Peradangan adalah ciri khas kanker dan ibuprofen pada dasarnya bersifat anti-inflamasi. Dengan memblokir aktivitas enzim COX-2, obat ini mengurangi produksi prostaglandin, pembawa pesan kimia yang mendorong peradangan dan pertumbuhan sel – termasuk pertumbuhan sel kanker. Tingkat prostaglandin yang lebih rendah dapat menunda atau menghentikan perkembangan tumor.
Tapi itu hanya sebagian dari cerita. Ibuprofen juga tampaknya mempengaruhi gen terkait kanker seperti HIF-1α, NFkB dan STAT3, yang membantu sel tumor bertahan dalam kondisi rendah oksigen dan menolak pengobatan.
Ibuprofen tampaknya mengurangi aktivitas gen-gen ini, membuat sel-sel kanker lebih rentan. Hal ini juga dapat mengubah cara DNA dikemas di dalam sel, sehingga berpotensi membuat sel kanker lebih sensitif terhadap kemoterapi.
Ada penelitian yang mengatakan sebaliknya
Tetapi Tidak semua survei mengarah ke arah yang sama. Sebuah penelitian terhadap 7.751 pasien menemukan bahwa mengonsumsi aspirin setelah diagnosis kanker endometrium dikaitkan dengan angka kematian yang lebih tinggi, terutama di antara mereka yang telah menggunakan aspirin sebelum diagnosisnya. NSAID lain juga tampaknya meningkatkan risiko kematian terkait kanker.
Di sisi lain, tinjauan baru-baru ini menemukan bahwa NSAID, terutama aspirin, dapat mengurangi risiko beberapa jenis kanker – meskipun penggunaan NSAID lain secara teratur dapat meningkatkan risiko kanker ginjal. Hasil yang bertentangan ini menunjukkan kompleksitas interaksi antara peradangan, kekebalan dan kanker.

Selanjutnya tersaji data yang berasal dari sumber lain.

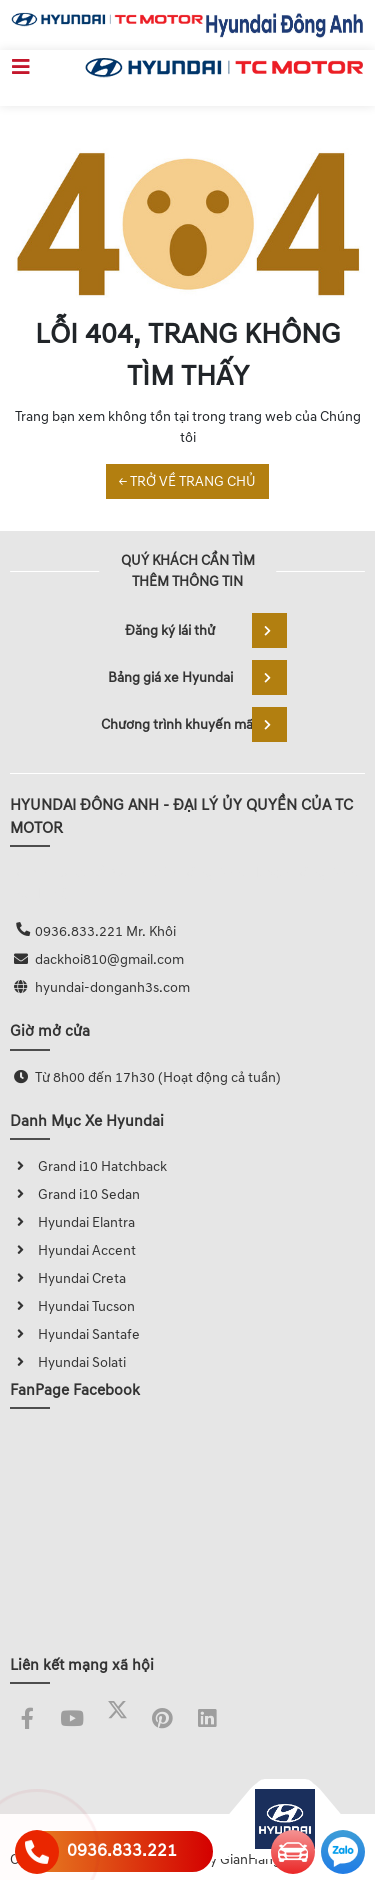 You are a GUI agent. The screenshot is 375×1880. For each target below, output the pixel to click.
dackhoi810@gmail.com (109, 959)
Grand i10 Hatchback (88, 1166)
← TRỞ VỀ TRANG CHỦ (187, 481)
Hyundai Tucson (72, 1306)
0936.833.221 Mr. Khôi (105, 931)
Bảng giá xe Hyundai (197, 677)
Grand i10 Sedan (75, 1194)
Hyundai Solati (68, 1362)
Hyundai (51, 1278)
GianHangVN (260, 1859)
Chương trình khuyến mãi (194, 724)
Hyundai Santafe (75, 1334)
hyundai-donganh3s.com (112, 987)
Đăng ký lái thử (206, 630)
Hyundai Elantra (72, 1222)
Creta (109, 1278)
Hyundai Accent (73, 1250)
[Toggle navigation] (21, 67)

Meskipun ada janji, itu Para ahli memperingatkan agar tidak melakukan pengobatan sendiri dengan ibuprofen untuk mencegah kanker. Penggunaan NSAID dalam jangka panjang atau dosis tinggi dapat menyebabkan efek samping yang serius, seperti sakit maag, pendarahan usus, dan kerusakan ginjal.
Dalam kasus yang lebih jarang, obat-obatan tersebut dapat memicu masalah jantung seperti serangan jantung atau stroke. NSAID juga berinteraksi dengan beberapa obat, termasuk warfarin dan antidepresan tertentu, sehingga meningkatkan risiko pendarahan dan komplikasi lainnya.
Gagasan bahwa obat penghilang rasa sakit sederhana dapat membantu mencegah kanker sangatlah menarik dan provokatif. Jika penelitian di masa depan mengkonfirmasi temuan ini, ibuprofen suatu hari nanti bisa menjadi bagian dari strategi yang lebih luas untuk mengurangi risiko kanker, terutama pada kelompok risiko tinggi.
Untuk saat ini, para ahli sepakat akan hal itu lebih bijaksana untuk fokus pada pencegahan berbasis gaya hidup: mengkonsumsi makanan anti inflamasi, menjaga berat badan yang sehat dan tetap aktif secara fisik.
Obat-obatan sehari-hari mungkin masih menjanjikan, namun sampai ilmu pengetahuan mengejar ketinggalan, resep teraman untuk pencegahan kanker tetaplah yang tertua: makan dengan baik, sering bergerak, dan dengarkan dokter Anda sebelum mengambil botol pil tersebut.